Clark dated the historical onset of development from the year 1200 in England. The key variable for Clark was what he called time preferences. The longer the time preference of an individual or a political economy, the more successful the outcome in economic well-being. A time preference is the ability to postpone immediate gratifications for long-term, strategic goals, like exponential growth in personal and Gross Domestic Product. There is the presumption that stable political institutions, rule of law, a free marketplace, research and development funds for capital and human improvements, and peace for economic success converge. In the absence of those institutions, there is no incentive to save for there is no foreseeable future in a state of nature. Do you agree? 

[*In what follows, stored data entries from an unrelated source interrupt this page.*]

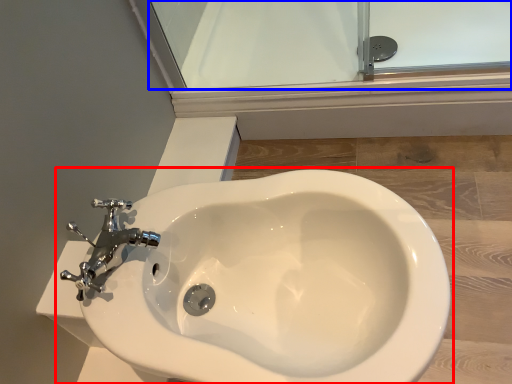 Question: Which point is further to the camera, toilet (highlighted by a red box) or glass door (highlighted by a blue box)?

Choices:
 (A) toilet
 (B) glass door

Answer: (B) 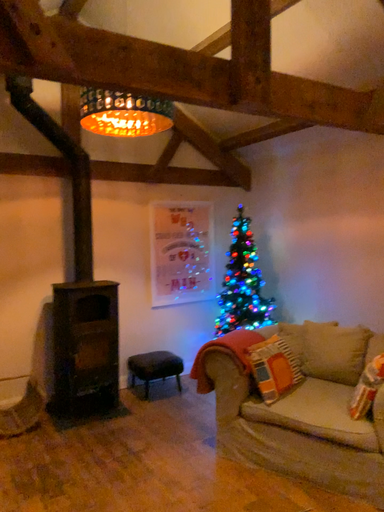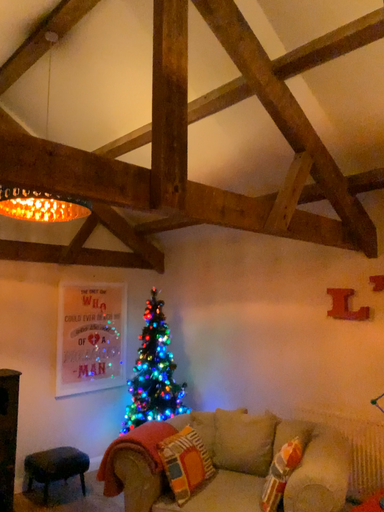 Question: Which way did the camera rotate in the video?

Choices:
 (A) rotated downward
 (B) rotated upward

Answer: (B) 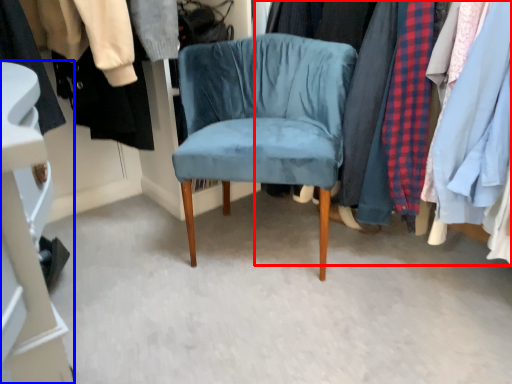 Question: Which point is closer to the camera, closet (highlighted by a red box) or closet (highlighted by a blue box)?

Choices:
 (A) closet
 (B) closet

Answer: (A) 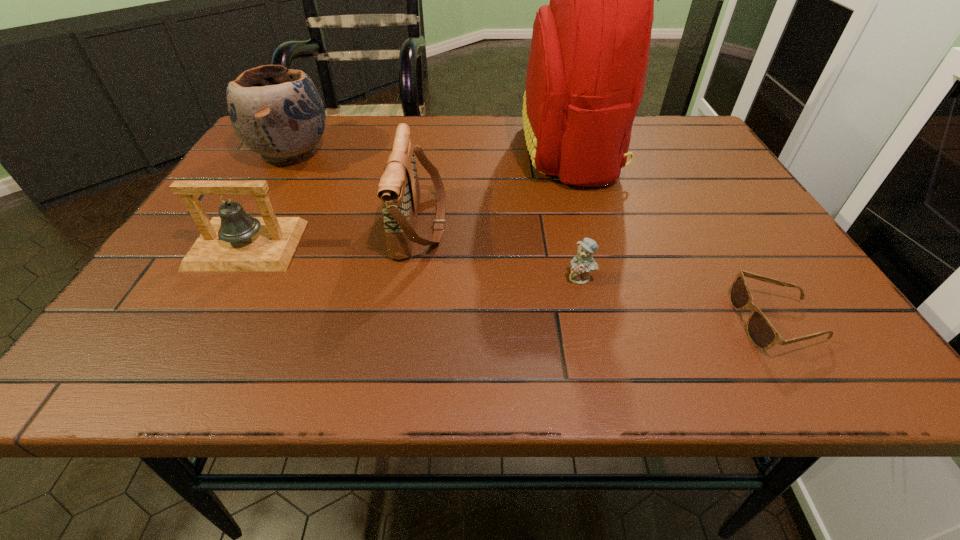 The width and height of the screenshot is (960, 540). I want to click on free space located on the front of the pottery, so click(204, 300).

Identify the location of vacant point located on the front-facing side of the shoulder bag. (538, 224).

You are a GUI agent. You are given a task and a screenshot of the screen. Output one action in this format:
    pyautogui.click(x=<x>, y=<y>)
    Task: Click on the vacant space located on the back of the third shortest object
    
    Given the screenshot: What is the action you would take?
    pyautogui.click(x=311, y=132)

I want to click on vacant space located 0.180m on the front-facing side of the teddy bear, so click(603, 373).

Locate an element on the screen. vacant area situated 0.380m on the frames of the nearest object is located at coordinates (509, 321).

Image resolution: width=960 pixels, height=540 pixels. What are the coordinates of `free spot located 0.120m on the frames of the nearest object` in the screenshot? It's located at (667, 321).

The image size is (960, 540). I want to click on vacant space located 0.220m on the frames of the nearest object, so click(606, 321).

Identify the location of backpack located at the far edge. (589, 55).

Identify the location of pottery at the far edge. The height and width of the screenshot is (540, 960). (276, 112).

Locate an element on the screen. object that is at the near edge is located at coordinates (763, 335). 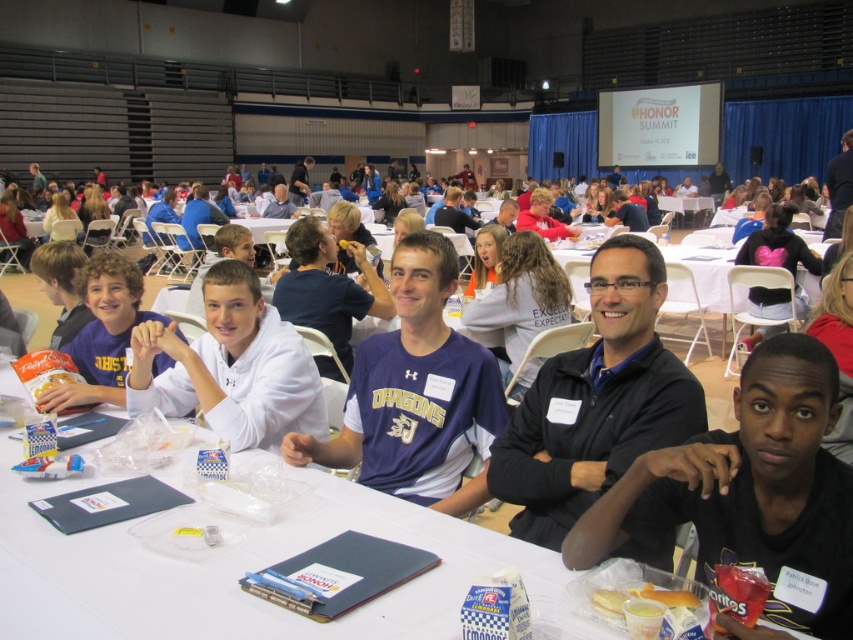 Question: Which point is closer to the camera?

Choices:
 (A) white matte shirt at center
 (B) purple jersey at center
 (C) black matte shirt at lower right
 (D) white paper plate at center

Answer: (C)

Question: Does black matte jacket at center have a lesser width compared to yellow paper cupcake at lower center?

Choices:
 (A) yes
 (B) no

Answer: (B)

Question: Is white paper plate at center wider than purple jersey at center?

Choices:
 (A) yes
 (B) no

Answer: (A)

Question: Does black matte jacket at center lie behind yellow paper cupcake at lower center?

Choices:
 (A) yes
 (B) no

Answer: (A)

Question: Which object is the farthest from the black matte jacket at center?

Choices:
 (A) matte white shirt at center
 (B) purple jersey at center
 (C) white paper plate at center
 (D) black matte shirt at lower right

Answer: (A)

Question: Which of the following is the closest to the observer?

Choices:
 (A) matte white shirt at center
 (B) black matte shirt at lower right
 (C) black matte jacket at center

Answer: (B) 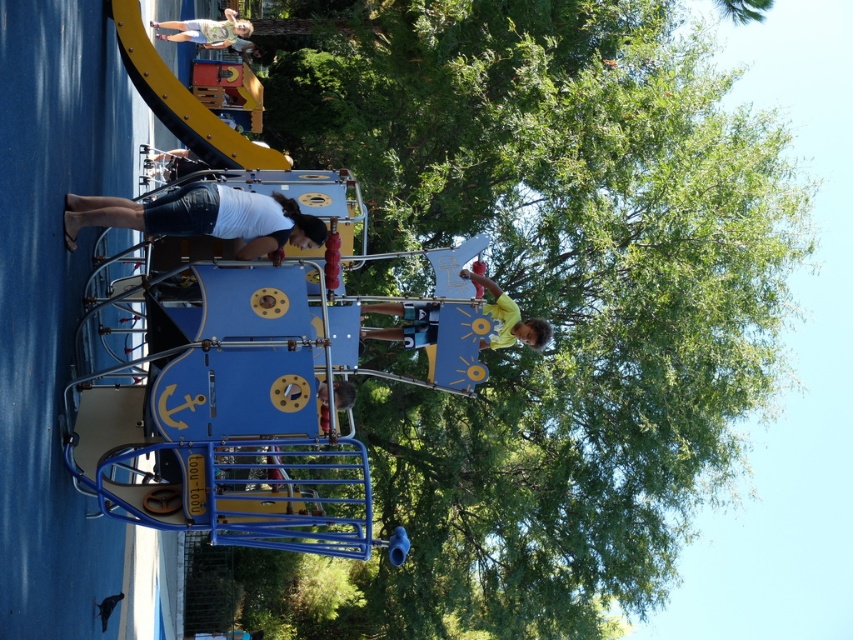 You are a parent at the playground. You see the metallic blue ship at center and the white cotton shorts at lower left. Which object is closer to you?

The metallic blue ship at center is closer to you because it is in front of the white cotton shorts at lower left.

You are a photographer trying to capture a photo of the playground scene. You notice the white cotton shorts at lower left and the light green shirt at upper center in your frame. Which object should you adjust your focus to ensure the wider one is in the foreground?

The white cotton shorts at lower left is wider than the light green shirt at upper center, so you should focus on the white cotton shorts at lower left to ensure the wider object is in the foreground. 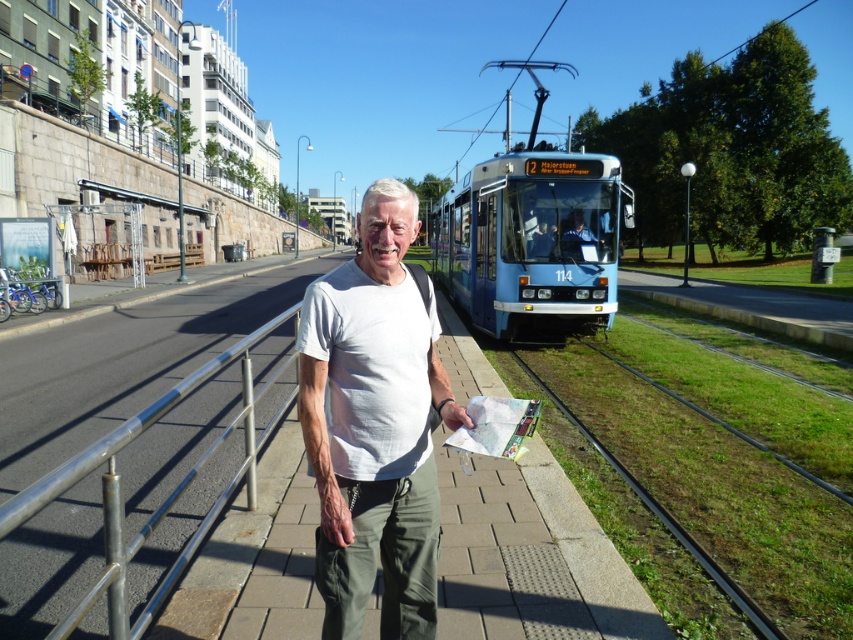 Question: Can you confirm if silver metallic rail at center is positioned to the left of white cotton t-shirt at center?

Choices:
 (A) yes
 (B) no

Answer: (A)

Question: Can you confirm if silver metallic rail at center is positioned to the right of white cotton t-shirt at center?

Choices:
 (A) yes
 (B) no

Answer: (B)

Question: Which point is closer to the camera?

Choices:
 (A) silver metallic rail at center
 (B) white cotton t-shirt at center

Answer: (A)

Question: Observing the image, what is the correct spatial positioning of silver metallic rail at center in reference to white cotton t-shirt at center?

Choices:
 (A) right
 (B) left

Answer: (B) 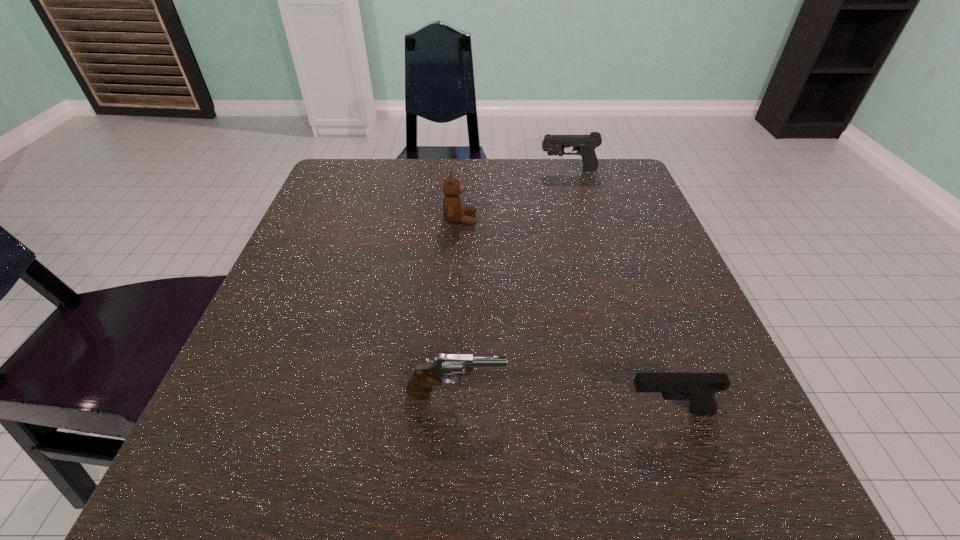 In the image, there is a desktop. At what (x,y) coordinates should I click in order to perform the action: click on vacant space at the far left corner. Please return your answer as a coordinate pair (x, y). This screenshot has height=540, width=960. Looking at the image, I should click on (363, 170).

Where is `free space at the far right corner of the desktop`? The image size is (960, 540). free space at the far right corner of the desktop is located at coordinates (567, 186).

This screenshot has height=540, width=960. Identify the location of vacant region between the second nearest pistol and the teddy bear. (458, 307).

In order to click on unoccupied position between the farthest object and the second nearest object in this screenshot , I will do `click(513, 282)`.

At what (x,y) coordinates should I click in order to perform the action: click on free space between the nearest object and the teddy bear. Please return your answer as a coordinate pair (x, y). The width and height of the screenshot is (960, 540). Looking at the image, I should click on (564, 315).

Find the location of `empty space that is in between the leftmost pistol and the nearest pistol`. empty space that is in between the leftmost pistol and the nearest pistol is located at coordinates (563, 402).

Where is `vacant space that's between the nearest pistol and the farthest pistol`? This screenshot has width=960, height=540. vacant space that's between the nearest pistol and the farthest pistol is located at coordinates click(618, 291).

Image resolution: width=960 pixels, height=540 pixels. I want to click on blank region between the leftmost pistol and the third nearest object, so click(458, 307).

Locate an element on the screen. The image size is (960, 540). free space between the farthest pistol and the second nearest pistol is located at coordinates (513, 282).

Identify the location of free space between the second nearest object and the nearest pistol. (563, 402). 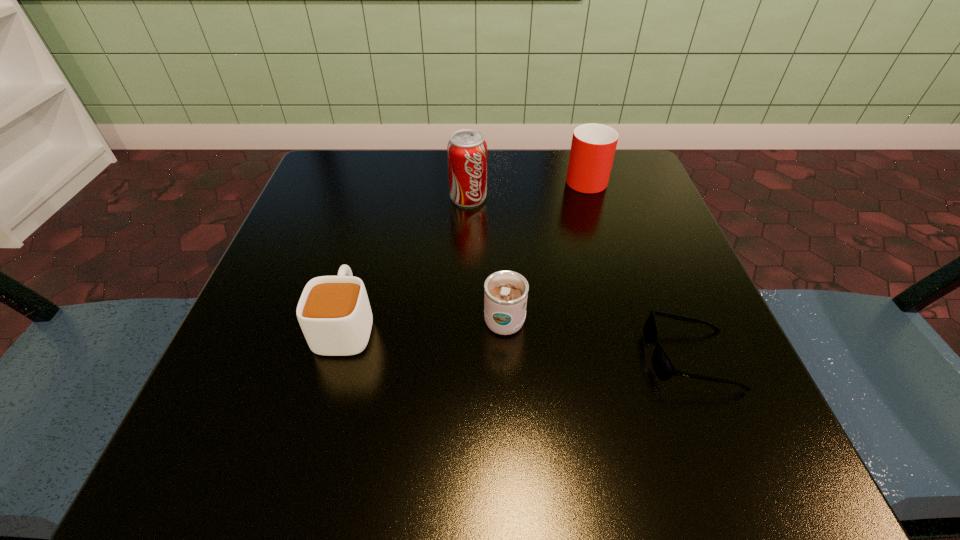 At what (x,y) coordinates should I click in order to perform the action: click on sunglasses situated at the right edge. Please return your answer as a coordinate pair (x, y). Looking at the image, I should click on (662, 365).

The width and height of the screenshot is (960, 540). Find the location of `object that is at the far right corner`. object that is at the far right corner is located at coordinates (593, 147).

Locate an element on the screen. The height and width of the screenshot is (540, 960). vacant area at the far edge is located at coordinates (543, 199).

Where is `vacant area at the near edge of the desktop`? vacant area at the near edge of the desktop is located at coordinates (481, 436).

You are a GUI agent. You are given a task and a screenshot of the screen. Output one action in this format:
    pyautogui.click(x=<x>, y=<y>)
    Task: Click on the free region at the left edge
    The width and height of the screenshot is (960, 540).
    Given the screenshot: What is the action you would take?
    tap(312, 217)

You are a GUI agent. You are given a task and a screenshot of the screen. Output one action in this format:
    pyautogui.click(x=<x>, y=<y>)
    Task: Click on the free space at the right edge of the desktop
    
    Given the screenshot: What is the action you would take?
    pyautogui.click(x=612, y=265)

I want to click on vacant space at the far left corner, so click(353, 156).

Locate an element on the screen. This screenshot has width=960, height=540. vacant space at the far right corner is located at coordinates (580, 196).

This screenshot has height=540, width=960. I want to click on free location at the near right corner of the desktop, so click(755, 433).

Locate an element on the screen. The width and height of the screenshot is (960, 540). vacant space that is in between the second shortest object and the second cup from right to left is located at coordinates (425, 321). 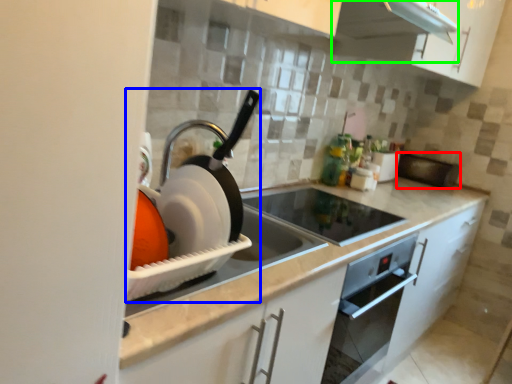 Question: Considering the real-world distances, which object is closest to appliance (highlighted by a red box)? appliance (highlighted by a blue box) or exhaust hood (highlighted by a green box).

Choices:
 (A) appliance
 (B) exhaust hood

Answer: (B) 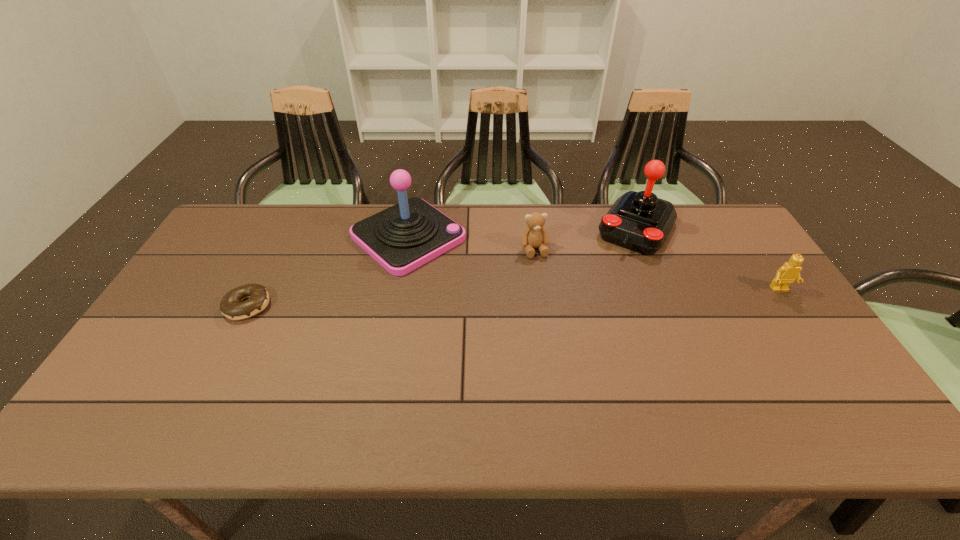 Find the location of a particular element. the shortest object is located at coordinates (231, 306).

You are a GUI agent. You are given a task and a screenshot of the screen. Output one action in this format:
    pyautogui.click(x=<x>, y=<y>)
    Task: Click on the doughnut
    Image resolution: width=960 pixels, height=540 pixels.
    Given the screenshot: What is the action you would take?
    pyautogui.click(x=231, y=306)

Where is `the rightmost object`? The height and width of the screenshot is (540, 960). the rightmost object is located at coordinates (790, 271).

Where is `teddy bear`? The height and width of the screenshot is (540, 960). teddy bear is located at coordinates (534, 236).

This screenshot has height=540, width=960. I want to click on the left joystick, so click(403, 237).

At what (x,y) coordinates should I click in order to perform the action: click on the fourth object from left to right. Please return your answer as a coordinate pair (x, y). The image size is (960, 540). Looking at the image, I should click on (639, 221).

Identify the location of vacant space situated on the back of the doughnut. (272, 260).

The width and height of the screenshot is (960, 540). What are the coordinates of `free spot located on the face of the rightmost object` in the screenshot? It's located at (827, 358).

This screenshot has height=540, width=960. Identify the location of vacant space situated 0.150m on the face of the third object from right to left. click(549, 294).

You are a GUI agent. You are given a task and a screenshot of the screen. Output one action in this format:
    pyautogui.click(x=<x>, y=<y>)
    Task: Click on the free region located 0.130m on the face of the third object from right to left
    This screenshot has width=960, height=540.
    Given the screenshot: What is the action you would take?
    547,289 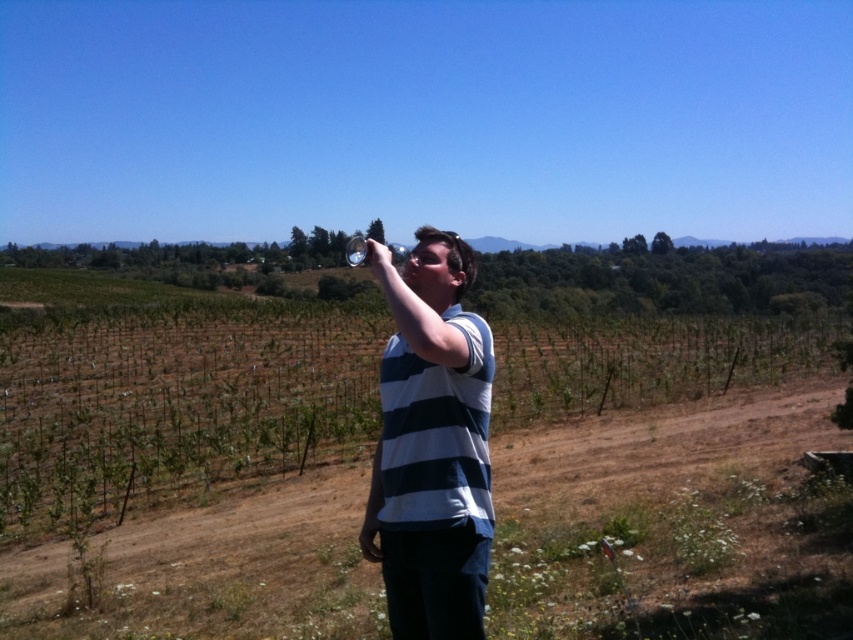 Question: Which object is closer to the camera taking this photo?

Choices:
 (A) white striped shirt at center
 (B) clear glass at upper center

Answer: (A)

Question: Can you confirm if white striped shirt at center is positioned to the right of clear glass at upper center?

Choices:
 (A) yes
 (B) no

Answer: (A)

Question: Can you confirm if white striped shirt at center is smaller than clear glass at upper center?

Choices:
 (A) no
 (B) yes

Answer: (B)

Question: Is white striped shirt at center further to camera compared to clear glass at upper center?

During the eighteenth and nineteenth centuries in England, the study of political economy, on the one hand, and ethics and morality, on the other, was considered incorporating coincidental fields of study. The English university realized that commercial capitalism and economic success were mediated by a hierarchy of moral values that had to be implanted into the individual and collective psyche for work to be productive and efficient. Religion spurred individual performance because success was an indicator of divine predestination of an elect not only of this earth but of the kingdom to come. Hence, economic success was the measure not only of social ranking but ultimately of God’s grace in providing bounty to the successful competitor. The more successful the individual in the marketplace, the greater likelihood of being one of God’s chosen elect. That idea of salvation drove men to greater effort in the war of all against all in the marketplace. The individual worker could succeed with a good conscience, even though he might and must ruthlessly eliminate his competition. Success, however achieved, assured a person’s status as virtuous, as opposed to being deemed a vicious character if he should fail. That was not only the ways of natural law but God’s laws. In sum, the Protestant work ethic has been described. That was the religious ideology that justified the evils, as well as the good, that emanated from the tremendous human sacrifices made to the Industrial Revolution.